New Central Computing System of KEK
Recently, computing technology is essential for the success of big science projects. For ongoing large-scale experiments of high energy physics (HEP), computing is one of the key technology in addition to accelerator and detector. The KEK central computing system (KEKCC) plays a significant role in the computing for various experiments conducted in KEK, such as the Belle / Belle II, J-PARC experiments, etc. KEK Computing Research Center commits to the purchase and operation of the computing system. The computer system is entirely replaced every 4-5 years through the procurement process, and it was redesigned and build from scratch to meet requirements from experiment groups. FY2016 is the year that we pushed hard on launching the new system. After eight months installation work, the new KEKCC unveiled in September 2016. It is a rental system of the four-years contract until August 2020.
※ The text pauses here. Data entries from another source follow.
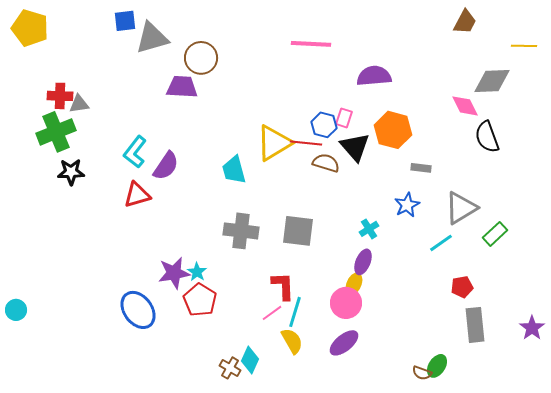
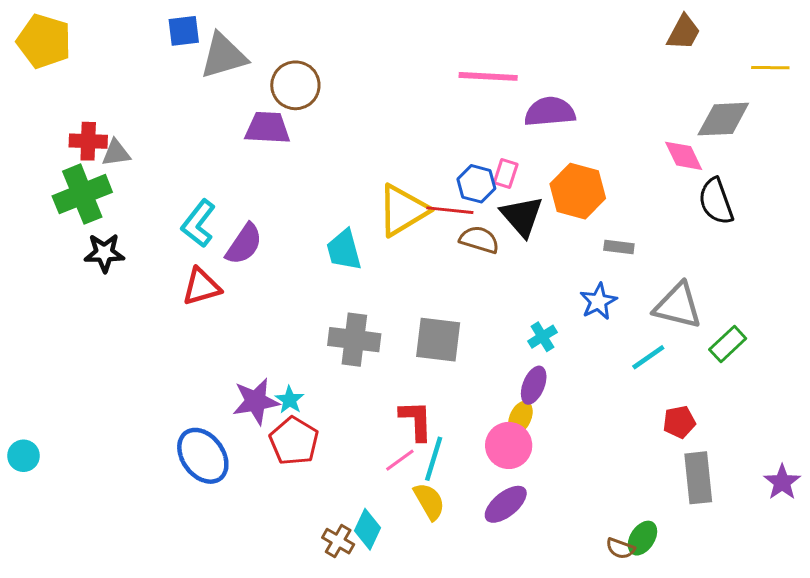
pink line: (311, 44) -> (488, 76), moved
gray triangle: (461, 208) -> (678, 306), turned 45

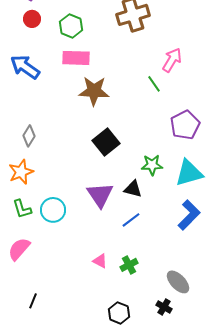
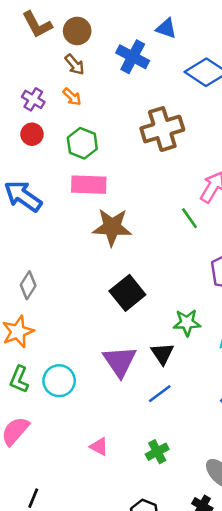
black triangle: (133, 189) -> (162, 354), turned 42
green L-shape: (22, 209) -> (19, 379), turned 40
pink triangle: (100, 261) -> (99, 447), moved

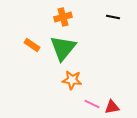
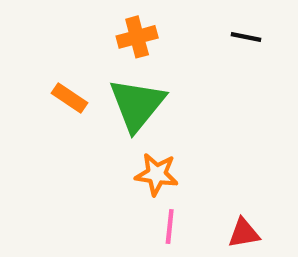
pink line: (92, 104) -> (170, 227), moved, turned 70

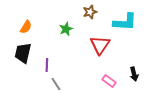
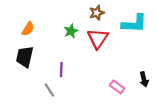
red triangle: (100, 45) -> (98, 39), moved
purple line: (47, 65) -> (61, 70), moved
gray line: (56, 84) -> (49, 90), moved

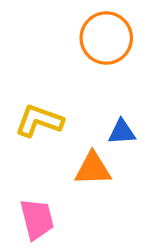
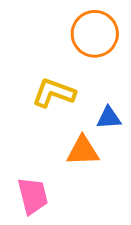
yellow L-shape: (39, 121) -> (54, 93), moved

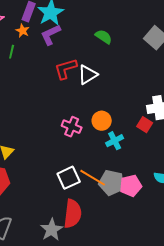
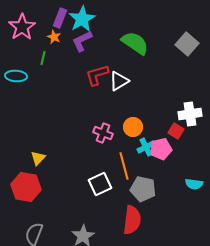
green semicircle: (104, 37) -> (135, 43), size x1.6
orange line: (93, 178) -> (124, 166), moved, turned 44
pink pentagon: (131, 186) -> (161, 149), moved
red semicircle: (73, 214) -> (132, 220), moved

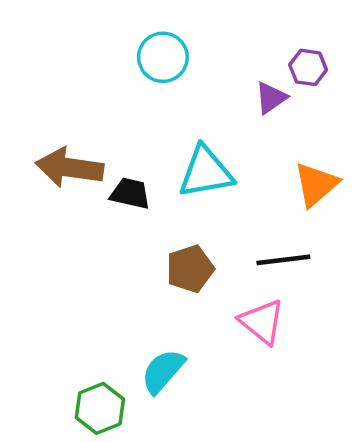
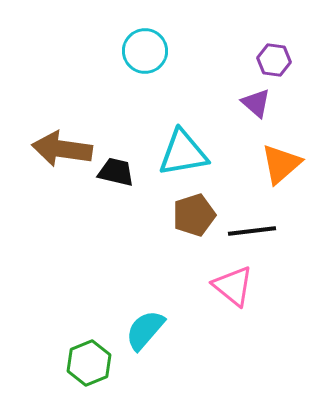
purple triangle: (271, 98) -> (256, 103), moved, turned -44
brown pentagon: (190, 269) -> (194, 215), moved

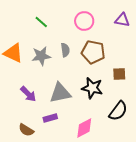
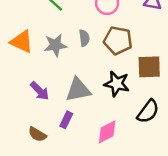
brown square: (119, 74) -> (149, 67), size x1.5
purple rectangle: (50, 118) -> (66, 120), turned -48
The KEKCC is a complicated set of computing services. The core part consists of login and batch servers, and a large-scale storage system. The storage system is connected to the computing nodes with high speed interconnect that realizes high I/O throughput. The computing resources (CPU and storage) are much enhanced as a recent increase in computing demand. There are about 10,000 CPU cores, 13 PB disk storage, and 70 PB maximum capacity of tape library in the new system. The system resources of CPU and disk storage system was upgraded by 2.5 times and 1.8 times respectively. Fig. 1 shows the overall system description. The KEKCC also provides a set of Grid computing services shared among experiment groups (mainly for Belle II). Grid computing can help distribute data in geographically dispersed sites and share in an efficient way for worldwide collaboration.
Data centers of large-scale experiments need to take into serious consideration for managing a huge amount of data. In KEK, the Belle II experiment requires that several hundred PB data is stored in the KEK site even if we would fully adopt Grid computing technology as a distributed analysis model. The challenge is not only for storage capacity. I/O scalability, usability and power efficiency and so on should be considered to manage the computing system. KEK is the host institute of the Belle II experiment and various J-PARC experiments. We are responsible not only for data store but also data processing. Efficient data processing cycle is crucial for data analysis in experiments. We should support from raw data taking to DST (Data Summary Table) production, and storage of physics data used in the end-user analysis.
The storage system is composed of two types of systems, one is a high-performance disk storage, and the other is a tape library system of its capacity up to 70 PB. The tape system enables to extend its storage capacities far beyond disk storage. Concerning cost efficiency and long-term data preservation, tape technology is still essential in HEP experiments. One of the disadvantages of tape system is that the way of accessing data is not as convenient as a disk system. Hierarchal storage management (HSM) technology is beneficial to hide this demerit and enable seamless data I/O. We adopted the HPSS (High Performance Storage System) for hierarchical storage management for accessing tape data. Data I/O is automatically performed by the disk of the HSM system, which enables to access files on tape in the same way as on disk.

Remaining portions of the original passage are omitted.